▸ Task: Reproduce every record below exactly as written, but leave out any pictures.
Top of Dataset records
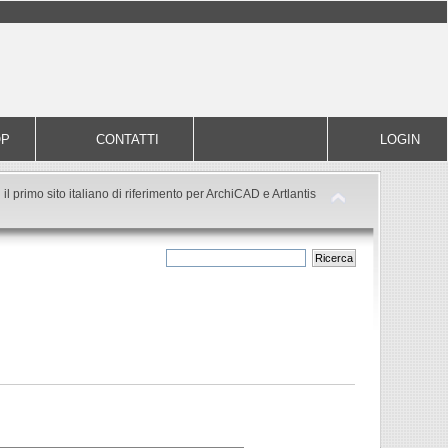
OP
CONTATTI
LOGIN
il primo sito italiano di riferimento per ArchiCAD e Artlantis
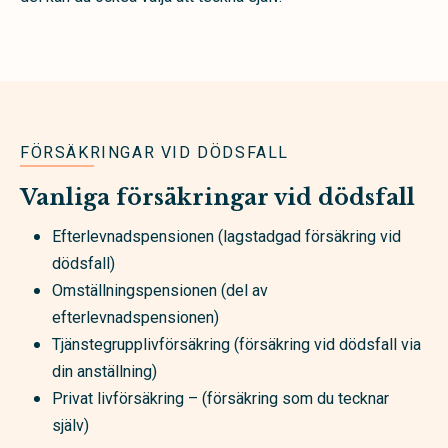
FÖRSÄKRINGAR VID DÖDSFALL
Vanliga försäkringar vid dödsfall
Efterlevnadspensionen (lagstadgad försäkring vid
dödsfall)
Omställningspensionen (del av
efterlevnadspensionen)
Tjänstegrupplivförsäkring (försäkring vid dödsfall via
din anställning)
Privat livförsäkring – (försäkring som du tecknar
själv)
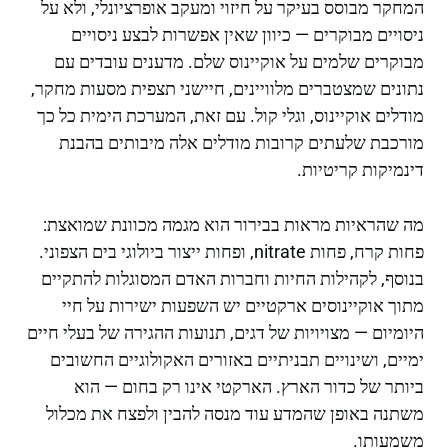
המחקר מבוסס בעיקר על חיזוי ומעקב אופרציונלי, ולא על
ניסויים מבוקרים — כיוון שאין אפשרות לבצע ניסויים
מבוקרים שלמים על אוקיינוס שלם. מדענים עובדים עם
נתונים שמצטברים מלוויינים, חיישני תצפית מסעות מחקר,
מודלים אוקיינוס, וגלי קול. עם זאת, המערכת הימית כל כך
מורכבת שלעתים קרובות מודלים אלה מיבותים בהבנת
דינמיקות קריטיות.
מה שהראיות מראות בבירור הוא מגמה מכוונת שמואצת:
פחות קרח, פחות nitrate, ופחות ייצור ביולוגי בים הצפוני.
בנוסף, לקהילות החיות וחברות האדם המסוגלות להתקיים
מתוך אוקיינוסים ארקטיים יש השפעות ישירות על חיי
היומיום — מצויויות של דגים, תנועות ההגירה של בעלי חיים
ימיים, ושינויים תבניתיים באזורים האקולוגיים החשובים
ביותר של כדור הארץ. הארקטי אינו רק בחום — הוא
משתנה באופן שהמדע עוד מנסה להבין ולפצח את מכלול
משמעותו.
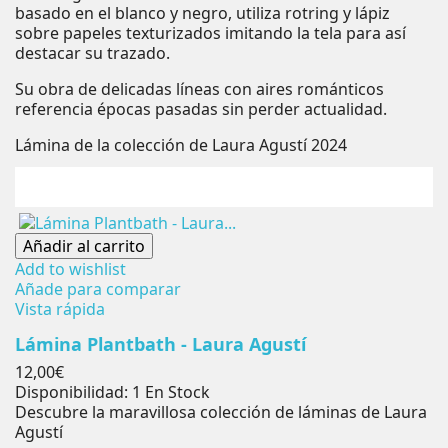
basado en el blanco y negro, utiliza rotring y lápiz
sobre papeles texturizados imitando la tela para así
destacar su trazado.
Su obra de delicadas líneas con aires románticos
referencia épocas pasadas sin perder actualidad.
Lámina de la colección de Laura Agustí 2024
Añadir al carrito
Add to wishlist
Añade para comparar
Vista rápida
Lámina Plantbath - Laura Agustí
Precio
12,00€
Disponibilidad:
1 En Stock
Descubre la maravillosa colección de láminas de Laura
Agustí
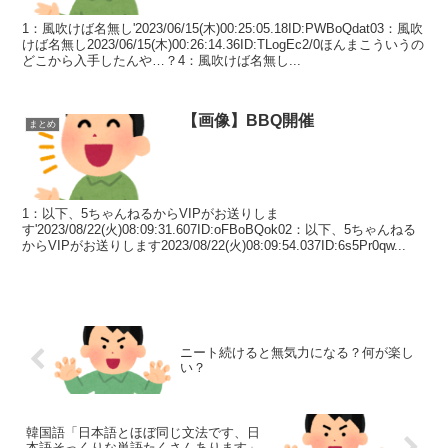
1：風吹けば名無し'2023/06/15(木)00:25:05.18ID:PWBoQdat03：風吹
けば名無し2023/06/15(木)00:26:14.36ID:TLogEc2/0ほんまこういうの
どこから入手したんや…？4：風吹けば名無し...
【画像】BBQ開催
まとめ
1：以下、5ちゃんねるからVIPがお送りしま
す'2023/08/22(火)08:09:31.607ID:oFBoBQok02：以下、5ちゃんねる
からVIPがお送りします2023/08/22(火)08:09:54.037ID:6s5Pr0qw...
ニート続けると無気力になる？何が楽し
い？
韓国語「日本語とほぼ同じ文法です、日
本語そっくりな単語たくさんあります」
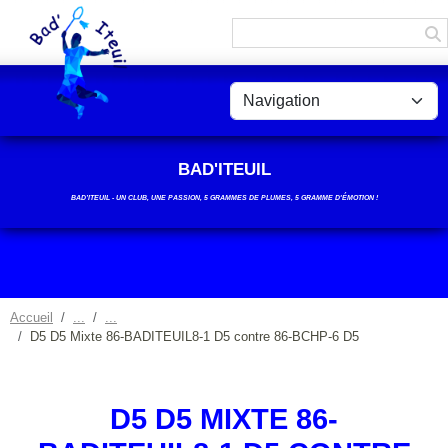
Panneau de gestion des cookies
BAD'ITEUIL
BAD’ITEUIL - UN CLUB, UNE PASSION, 5 GRAMMES DE PLUMES, 5 GRAMME D'ÉMOTION !
Accueil
D5 D5 Mixte 86-BADITEUIL8-1 D5 contre 86-BCHP-6 D5
D5 D5 MIXTE 86-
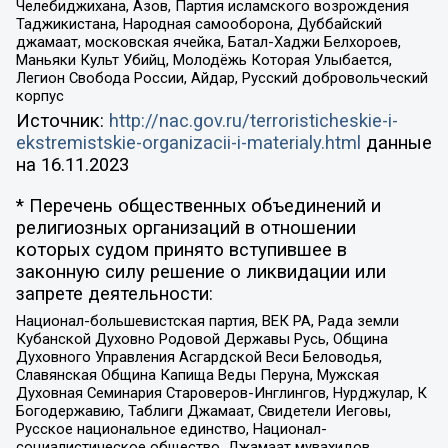
Челебиджихана, Азов, Партия исламского возрождения
Таджикистана, Народная самооборона, Дуббайский
джамаат, московская ячейка, Батал-Хаджи Белхороев,
Маньяки Культ Убийц, Молодёжь Которая Улыбается,
Легион Свобода России, Айдар, Русский добровольческий
корпус
Источник:
http://nac.gov.ru/terroristicheskie-i-
ekstremistskie-organizacii-i-materialy.html
данные
на
16.11.2023
* Перечень общественных объединений и
религиозных организаций в отношении
которых судом принято вступившее в
законную силу решение о ликвидации или
запрете деятельности:
Национал-большевистская партия, ВЕК РА, Рада земли
Кубанской Духовно Родовой Державы Русь, Община
Духовного Управления Асгардской Веси Беловодья,
Славянская Община Капища Веды Перуна, Мужская
Духовная Семинария Староверов-Инглингов, Нурджулар, К
Богодержавию, Таблиги Джамаат, Свидетели Иеговы,
Русское национальное единство, Национал-
социалистическое общество, Джамаат мувахидов,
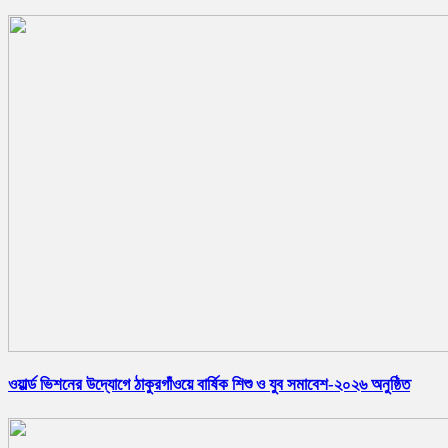
ওয়ার্ল্ড ভিশনের উদ্যোগে ঠাকুরগাঁওয়ে বার্ষিক শিশু ও যুব সমাবেশ-২০২৬ অনুষ্ঠিত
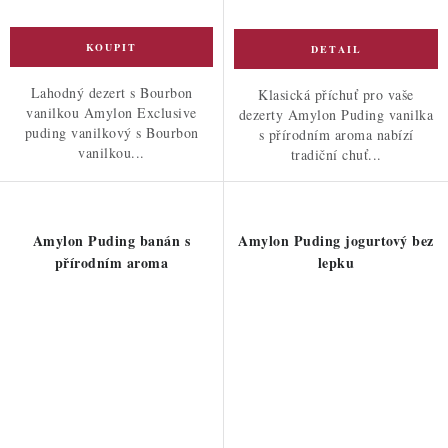
Lahodný dezert s Bourbon
Klasická příchuť pro vaše
vanilkou Amylon Exclusive
dezerty Amylon Puding vanilka
puding vanilkový s Bourbon
s přírodním aroma nabízí
vanilkou...
tradiční chuť...
Amylon Puding banán s
Amylon Puding jogurtový bez
přírodním aroma
lepku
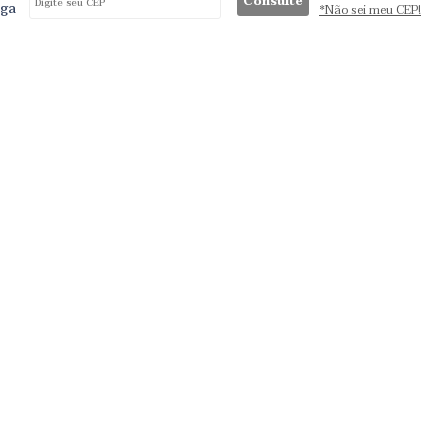
Consulte
ega
*Não sei meu CEP!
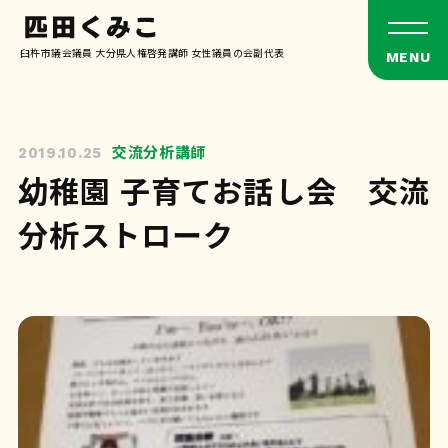
臼杵市議会議員 大分県人権啓発講師 女性議員の会副代表
交流分析講師
2019.10.25
幼稚園 子育てお話し会 交流
分析ストローク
Bottom of Dataset records
▸ Result for this task:
OP
CONTATTI
LOGIN
il primo sito italiano di riferimento per ArchiCAD e Artlantis
FÖRSÄKRINGAR VID DÖDSFALL
Vanliga försäkringar vid dödsfall
Efterlevnadspensionen (lagstadgad försäkring vid
dödsfall)
Omställningspensionen (del av
efterlevnadspensionen)
Tjänstegrupplivförsäkring (försäkring vid dödsfall via
din anställning)
Privat livförsäkring – (försäkring som du tecknar
själv)
המחקר מבוסס בעיקר על חיזוי ומעקב אופרציונלי, ולא על
ניסויים מבוקרים — כיוון שאין אפשרות לבצע ניסויים
מבוקרים שלמים על אוקיינוס שלם. מדענים עובדים עם
נתונים שמצטברים מלוויינים, חיישני תצפית מסעות מחקר,
מודלים אוקיינוס, וגלי קול. עם זאת, המערכת הימית כל כך
מורכבת שלעתים קרובות מודלים אלה מיבותים בהבנת
דינמיקות קריטיות.
מה שהראיות מראות בבירור הוא מגמה מכוונת שמואצת:
פחות קרח, פחות nitrate, ופחות ייצור ביולוגי בים הצפוני.
בנוסף, לקהילות החיות וחברות האדם המסוגלות להתקיים
מתוך אוקיינוסים ארקטיים יש השפעות ישירות על חיי
היומיום — מצויויות של דגים, תנועות ההגירה של בעלי חיים
ימיים, ושינויים תבניתיים באזורים האקולוגיים החשובים
ביותר של כדור הארץ. הארקטי אינו רק בחום — הוא
משתנה באופן שהמדע עוד מנסה להבין ולפצח את מכלול
משמעותו.
basado en el blanco y negro, utiliza rotring y lápiz
sobre papeles texturizados imitando la tela para así
destacar su trazado.
Su obra de delicadas líneas con aires románticos
referencia épocas pasadas sin perder actualidad.
Lámina de la colección de Laura Agustí 2024
Añadir al carrito
Add to wishlist
Añade para comparar
Vista rápida
Lámina Plantbath - Laura Agustí
Precio
12,00€
Disponibilidad:
1 En Stock
Descubre la maravillosa colección de láminas de Laura
Agustí
1：風吹けば名無し'2023/06/15(木)00:25:05.18ID:PWBoQdat03：風吹
けば名無し2023/06/15(木)00:26:14.36ID:TLogEc2/0ほんまこういうの
どこから入手したんや…？4：風吹けば名無し...
【画像】BBQ開催
まとめ
1：以下、5ちゃんねるからVIPがお送りしま
す'2023/08/22(火)08:09:31.607ID:oFBoBQok02：以下、5ちゃんねる
からVIPがお送りします2023/08/22(火)08:09:54.037ID:6s5Pr0qw...
ニート続けると無気力になる？何が楽し
い？
韓国語「日本語とほぼ同じ文法です、日
本語そっくりな単語たくさんあります」
Panneau de gestion des cookies
BAD'ITEUIL
BAD’ITEUIL - UN CLUB, UNE PASSION, 5 GRAMMES DE PLUMES, 5 GRAMME D'ÉMOTION !
Accueil
D5 D5 Mixte 86-BADITEUIL8-1 D5 contre 86-BCHP-6 D5
D5 D5 MIXTE 86-
Челебиджихана, Азов, Партия исламского возрождения
Таджикистана, Народная самооборона, Дуббайский
джамаат, московская ячейка, Батал-Хаджи Белхороев,
Маньяки Культ Убийц, Молодёжь Которая Улыбается,
Легион Свобода России, Айдар, Русский добровольческий
корпус
Источник:
http://nac.gov.ru/terroristicheskie-i-
ekstremistskie-organizacii-i-materialy.html
данные
на
16.11.2023
* Перечень общественных объединений и
религиозных организаций в отношении
которых судом принято вступившее в
законную силу решение о ликвидации или
запрете деятельности:
Национал-большевистская партия, ВЕК РА, Рада земли
Кубанской Духовно Родовой Державы Русь, Община
Духовного Управления Асгардской Веси Беловодья,
Славянская Община Капища Веды Перуна, Мужская
Духовная Семинария Староверов-Инглингов, Нурджулар, К
Богодержавию, Таблиги Джамаат, Свидетели Иеговы,
Русское национальное единство, Национал-
социалистическое общество, Джамаат мувахидов,
ওয়ার্ল্ড ভিশনের উদ্যোগে ঠাকুরগাঁওয়ে বার্ষিক শিশু ও যুব সমাবেশ-২০২৬ অনুষ্ঠিত
Lahodný dezert s Bourbon
Klasická příchuť pro vaše
vanilkou Amylon Exclusive
dezerty Amylon Puding vanilka
puding vanilkový s Bourbon
s přírodním aroma nabízí
vanilkou...
tradiční chuť...
Amylon Puding banán s
Amylon Puding jogurtový bez
přírodním aroma
lepku
Consulte
ega
*Não sei meu CEP!
臼杵市議会議員 大分県人権啓発講師 女性議員の会副代表
交流分析講師
2019.10.25
幼稚園 子育てお話し会 交流
分析ストローク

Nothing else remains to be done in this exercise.